I adore the flavour of rose, but you have to be careful with it, if you add too much your ice-cream will end up tasting of soap. When you are adding the rose water, remember that less is more! Keep tasting after every addition and stop as soon as you taste a hint of rose.
This ice-cream recipe uses xanthum gum, its not essential but it helps to stabilise the mixture and helps to keep the texture smooth and creamy. The sherbet recipe calls for Vitamin C (also known as citric acid) – you can purchase both at any good health food store or online at amazon.
Rose ice-cream with white chocolate shortbread & rose sherbet
Rose Ice Cream
- 2 cups heavy cream
- 1 cup whole milk
- ⅔ cup sugar
- ⅛ teaspoon fine sea salt
- 6 large egg yolks
- 1-2 teaspoon rose water
- 1/4 teaspoon xantham gum
In a small pot, simmer cream, milk, sugar and salt until sugar completely dissolves, about 5 minutes. Remove pot from heat. In a separate bowl, whisk yolks. Whisking constantly, slowly whisk about a third of the hot cream into the yolks, then whisk the yolk mixture back into the pot with the cream, and whisk in the xanthum gum. Return pot to medium-low heat and gently cook until mixture is thick enough to coat the back of a spoon (about 170 degrees on an instant-read thermometer).

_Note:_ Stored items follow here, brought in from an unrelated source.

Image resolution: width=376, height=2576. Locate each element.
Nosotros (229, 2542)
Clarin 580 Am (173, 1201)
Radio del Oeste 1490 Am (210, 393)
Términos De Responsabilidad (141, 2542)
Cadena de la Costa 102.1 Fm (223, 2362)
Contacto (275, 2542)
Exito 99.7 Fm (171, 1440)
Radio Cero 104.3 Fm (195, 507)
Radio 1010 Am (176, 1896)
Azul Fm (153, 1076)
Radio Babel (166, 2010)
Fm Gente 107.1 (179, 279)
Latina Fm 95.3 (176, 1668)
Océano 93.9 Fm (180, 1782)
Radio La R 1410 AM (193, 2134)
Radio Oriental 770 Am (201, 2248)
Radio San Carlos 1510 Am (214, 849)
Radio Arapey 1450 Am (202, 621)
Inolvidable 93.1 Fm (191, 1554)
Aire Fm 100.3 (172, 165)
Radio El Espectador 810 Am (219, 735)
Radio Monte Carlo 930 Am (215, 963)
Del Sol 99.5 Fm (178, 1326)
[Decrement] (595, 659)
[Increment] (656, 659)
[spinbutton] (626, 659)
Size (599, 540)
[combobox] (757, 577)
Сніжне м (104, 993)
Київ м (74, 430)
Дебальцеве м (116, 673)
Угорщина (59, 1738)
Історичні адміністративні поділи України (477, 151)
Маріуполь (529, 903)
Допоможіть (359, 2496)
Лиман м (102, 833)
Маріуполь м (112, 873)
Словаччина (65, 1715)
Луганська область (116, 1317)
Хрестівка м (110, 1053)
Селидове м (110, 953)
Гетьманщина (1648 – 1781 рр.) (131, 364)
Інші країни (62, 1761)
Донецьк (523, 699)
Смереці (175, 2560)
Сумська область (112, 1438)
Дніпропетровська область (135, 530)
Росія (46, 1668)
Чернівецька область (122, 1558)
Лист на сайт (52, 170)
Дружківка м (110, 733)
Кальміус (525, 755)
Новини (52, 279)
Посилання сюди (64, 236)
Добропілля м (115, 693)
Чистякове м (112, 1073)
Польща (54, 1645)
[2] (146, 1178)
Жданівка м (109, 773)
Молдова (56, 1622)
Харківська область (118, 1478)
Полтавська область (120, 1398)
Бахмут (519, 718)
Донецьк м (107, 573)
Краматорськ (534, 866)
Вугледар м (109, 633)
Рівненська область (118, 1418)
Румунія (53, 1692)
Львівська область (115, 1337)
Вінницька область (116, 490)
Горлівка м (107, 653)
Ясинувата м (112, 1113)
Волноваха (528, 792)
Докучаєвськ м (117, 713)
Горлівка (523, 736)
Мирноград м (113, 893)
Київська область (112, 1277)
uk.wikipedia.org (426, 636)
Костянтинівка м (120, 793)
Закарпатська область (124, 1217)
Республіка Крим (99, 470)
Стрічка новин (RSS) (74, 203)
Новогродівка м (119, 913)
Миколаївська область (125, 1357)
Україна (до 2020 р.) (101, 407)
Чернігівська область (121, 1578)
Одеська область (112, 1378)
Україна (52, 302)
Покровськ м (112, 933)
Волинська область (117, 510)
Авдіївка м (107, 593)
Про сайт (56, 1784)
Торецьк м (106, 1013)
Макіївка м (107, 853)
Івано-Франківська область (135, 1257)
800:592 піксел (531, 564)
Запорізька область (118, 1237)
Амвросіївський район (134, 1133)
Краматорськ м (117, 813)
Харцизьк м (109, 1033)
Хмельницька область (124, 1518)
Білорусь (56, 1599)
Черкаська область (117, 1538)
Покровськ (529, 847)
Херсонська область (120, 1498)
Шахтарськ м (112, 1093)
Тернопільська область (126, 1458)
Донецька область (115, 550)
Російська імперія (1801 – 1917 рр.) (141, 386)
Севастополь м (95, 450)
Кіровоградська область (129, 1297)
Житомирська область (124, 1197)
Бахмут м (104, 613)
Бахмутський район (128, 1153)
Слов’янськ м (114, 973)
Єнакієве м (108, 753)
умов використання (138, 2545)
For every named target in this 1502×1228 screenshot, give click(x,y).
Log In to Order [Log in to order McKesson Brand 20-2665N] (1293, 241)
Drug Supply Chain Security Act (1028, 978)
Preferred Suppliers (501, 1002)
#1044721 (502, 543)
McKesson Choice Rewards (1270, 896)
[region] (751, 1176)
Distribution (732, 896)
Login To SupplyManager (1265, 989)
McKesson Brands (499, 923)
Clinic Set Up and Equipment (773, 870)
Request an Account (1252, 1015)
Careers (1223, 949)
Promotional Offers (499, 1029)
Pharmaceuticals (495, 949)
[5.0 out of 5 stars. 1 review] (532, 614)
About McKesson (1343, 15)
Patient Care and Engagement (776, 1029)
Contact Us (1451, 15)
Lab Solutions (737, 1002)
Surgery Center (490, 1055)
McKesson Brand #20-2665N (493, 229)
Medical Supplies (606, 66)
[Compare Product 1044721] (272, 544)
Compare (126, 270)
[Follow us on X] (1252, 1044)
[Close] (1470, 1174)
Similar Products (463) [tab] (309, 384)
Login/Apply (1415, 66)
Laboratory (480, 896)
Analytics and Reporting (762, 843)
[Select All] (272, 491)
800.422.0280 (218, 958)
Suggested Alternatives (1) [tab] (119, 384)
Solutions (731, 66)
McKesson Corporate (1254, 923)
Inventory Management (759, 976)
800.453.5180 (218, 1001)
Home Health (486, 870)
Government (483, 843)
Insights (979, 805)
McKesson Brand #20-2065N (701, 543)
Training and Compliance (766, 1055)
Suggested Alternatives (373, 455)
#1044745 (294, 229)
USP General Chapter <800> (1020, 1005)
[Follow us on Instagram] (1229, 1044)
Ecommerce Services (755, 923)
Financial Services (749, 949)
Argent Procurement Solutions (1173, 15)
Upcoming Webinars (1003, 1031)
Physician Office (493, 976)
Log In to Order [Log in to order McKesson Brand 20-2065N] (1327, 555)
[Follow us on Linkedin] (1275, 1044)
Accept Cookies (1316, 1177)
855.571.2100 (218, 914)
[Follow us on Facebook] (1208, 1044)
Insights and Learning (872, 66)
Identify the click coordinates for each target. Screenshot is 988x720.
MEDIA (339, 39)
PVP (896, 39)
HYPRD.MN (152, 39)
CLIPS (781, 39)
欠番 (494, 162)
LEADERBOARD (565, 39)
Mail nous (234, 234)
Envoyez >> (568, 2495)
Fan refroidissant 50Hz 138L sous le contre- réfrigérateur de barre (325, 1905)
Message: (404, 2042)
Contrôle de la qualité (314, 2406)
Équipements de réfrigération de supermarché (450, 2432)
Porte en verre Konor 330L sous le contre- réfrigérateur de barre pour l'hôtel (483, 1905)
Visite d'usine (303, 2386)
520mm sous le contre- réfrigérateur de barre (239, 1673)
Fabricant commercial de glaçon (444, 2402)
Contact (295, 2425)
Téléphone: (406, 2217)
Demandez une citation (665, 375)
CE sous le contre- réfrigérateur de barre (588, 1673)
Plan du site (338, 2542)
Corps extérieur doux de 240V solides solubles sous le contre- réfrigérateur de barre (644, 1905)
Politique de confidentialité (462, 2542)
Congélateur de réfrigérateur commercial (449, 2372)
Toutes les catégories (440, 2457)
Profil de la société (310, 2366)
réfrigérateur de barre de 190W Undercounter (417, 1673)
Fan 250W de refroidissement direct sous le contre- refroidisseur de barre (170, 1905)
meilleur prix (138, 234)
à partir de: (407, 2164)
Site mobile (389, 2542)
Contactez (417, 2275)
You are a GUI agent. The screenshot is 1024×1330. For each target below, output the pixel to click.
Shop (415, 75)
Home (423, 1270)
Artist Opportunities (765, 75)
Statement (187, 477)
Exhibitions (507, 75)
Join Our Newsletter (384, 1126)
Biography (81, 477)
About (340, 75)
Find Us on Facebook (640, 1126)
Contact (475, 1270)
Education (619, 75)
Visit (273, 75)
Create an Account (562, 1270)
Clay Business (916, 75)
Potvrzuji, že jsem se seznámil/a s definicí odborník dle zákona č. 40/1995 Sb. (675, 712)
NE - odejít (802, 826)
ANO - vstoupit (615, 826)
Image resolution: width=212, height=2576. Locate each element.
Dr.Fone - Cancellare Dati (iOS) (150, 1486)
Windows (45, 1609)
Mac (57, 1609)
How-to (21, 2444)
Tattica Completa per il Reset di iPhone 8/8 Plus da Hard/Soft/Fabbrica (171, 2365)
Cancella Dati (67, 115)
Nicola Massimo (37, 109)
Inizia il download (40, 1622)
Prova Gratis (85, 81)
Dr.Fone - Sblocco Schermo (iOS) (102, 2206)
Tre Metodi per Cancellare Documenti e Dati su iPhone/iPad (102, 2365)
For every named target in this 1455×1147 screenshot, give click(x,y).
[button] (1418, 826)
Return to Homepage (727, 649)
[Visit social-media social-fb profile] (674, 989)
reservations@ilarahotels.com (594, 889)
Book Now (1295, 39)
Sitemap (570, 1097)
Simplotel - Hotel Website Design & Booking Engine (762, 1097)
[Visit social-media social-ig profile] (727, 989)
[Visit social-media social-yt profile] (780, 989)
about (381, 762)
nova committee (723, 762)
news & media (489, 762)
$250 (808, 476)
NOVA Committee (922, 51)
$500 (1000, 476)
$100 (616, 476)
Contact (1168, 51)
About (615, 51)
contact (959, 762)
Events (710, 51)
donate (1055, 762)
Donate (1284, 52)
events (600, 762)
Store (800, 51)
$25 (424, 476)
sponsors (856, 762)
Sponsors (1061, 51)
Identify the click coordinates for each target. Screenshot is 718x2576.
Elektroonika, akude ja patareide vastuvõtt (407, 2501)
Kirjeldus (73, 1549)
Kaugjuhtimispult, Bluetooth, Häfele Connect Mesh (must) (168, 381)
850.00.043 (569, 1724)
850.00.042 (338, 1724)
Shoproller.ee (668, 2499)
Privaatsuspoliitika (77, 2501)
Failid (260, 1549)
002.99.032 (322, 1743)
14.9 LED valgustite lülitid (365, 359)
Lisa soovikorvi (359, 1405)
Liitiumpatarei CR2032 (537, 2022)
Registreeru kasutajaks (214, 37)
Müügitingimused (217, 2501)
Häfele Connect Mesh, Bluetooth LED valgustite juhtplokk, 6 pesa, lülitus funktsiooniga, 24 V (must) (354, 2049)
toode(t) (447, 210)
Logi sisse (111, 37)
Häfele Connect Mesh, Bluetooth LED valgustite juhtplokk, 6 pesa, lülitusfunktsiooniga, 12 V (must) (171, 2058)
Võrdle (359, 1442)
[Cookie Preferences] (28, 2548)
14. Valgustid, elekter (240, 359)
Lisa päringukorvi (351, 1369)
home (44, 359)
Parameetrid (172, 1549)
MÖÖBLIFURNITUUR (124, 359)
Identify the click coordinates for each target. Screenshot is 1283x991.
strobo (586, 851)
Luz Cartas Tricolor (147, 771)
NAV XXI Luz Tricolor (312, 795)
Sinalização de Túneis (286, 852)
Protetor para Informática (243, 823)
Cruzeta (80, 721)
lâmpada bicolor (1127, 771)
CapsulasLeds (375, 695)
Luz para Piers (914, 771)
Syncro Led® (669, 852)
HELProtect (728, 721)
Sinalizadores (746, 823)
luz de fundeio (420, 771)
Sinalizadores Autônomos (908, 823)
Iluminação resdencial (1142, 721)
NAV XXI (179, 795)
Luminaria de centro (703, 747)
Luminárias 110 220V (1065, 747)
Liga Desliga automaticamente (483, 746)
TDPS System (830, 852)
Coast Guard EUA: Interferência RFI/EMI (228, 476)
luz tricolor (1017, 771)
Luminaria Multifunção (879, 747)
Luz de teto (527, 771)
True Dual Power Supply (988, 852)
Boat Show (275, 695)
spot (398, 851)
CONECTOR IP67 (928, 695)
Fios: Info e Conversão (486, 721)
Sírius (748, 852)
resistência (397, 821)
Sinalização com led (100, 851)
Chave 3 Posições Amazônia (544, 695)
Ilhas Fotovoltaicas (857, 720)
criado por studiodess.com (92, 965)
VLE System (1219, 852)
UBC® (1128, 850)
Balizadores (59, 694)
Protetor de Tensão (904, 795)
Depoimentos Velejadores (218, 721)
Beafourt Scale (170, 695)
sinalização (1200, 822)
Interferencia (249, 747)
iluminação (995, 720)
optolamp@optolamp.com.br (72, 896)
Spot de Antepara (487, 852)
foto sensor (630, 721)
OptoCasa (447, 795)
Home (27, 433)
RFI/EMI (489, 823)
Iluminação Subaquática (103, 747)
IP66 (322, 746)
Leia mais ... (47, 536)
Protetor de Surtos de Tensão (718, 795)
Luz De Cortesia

Strain through a fine-mesh sieve into a bowl. Cool mixture to room temperature. Cover and chill at least 4 hours or overnight.
Churn in an ice cream machine according to manufacturer’s instructions. Serve directly from the machine for soft serve, or store in freezer until needed.
White chocolate shortbread
This is a cheats recipe for shortbread that I learnt off the head chef at Ethos Eat Drink.
- equal parts of white chocolate & flour
- pinch of salt
Heat oven to 250 degrees.
Melt white chocolate & pinch over a double boiler, when chocolate is smooth, add 1/2 cup flour and mix until it is just combined – DO NOT mix so that it is shiny. Spread the mix on to a lined baking tray, feel free to rip bits of and make random mis-matched shapes with the mixture. Bake for 5 minutes, remove from oven and allow to coo.
- 1 tablespoon Vitamin C
- 1/4 cup Caster sugar
- 1 tablepsoon dried rose petals
In a power little blender (magic bullet or similar) place the caster sugar and rose petals and blitz until fine. Remove and add the vitamin C and mix well to combine.
To serve, in bowl place a couple of scoops of ice-cream, chunks of white chocolate shortbread & sprinkle with sherbet & rose petals.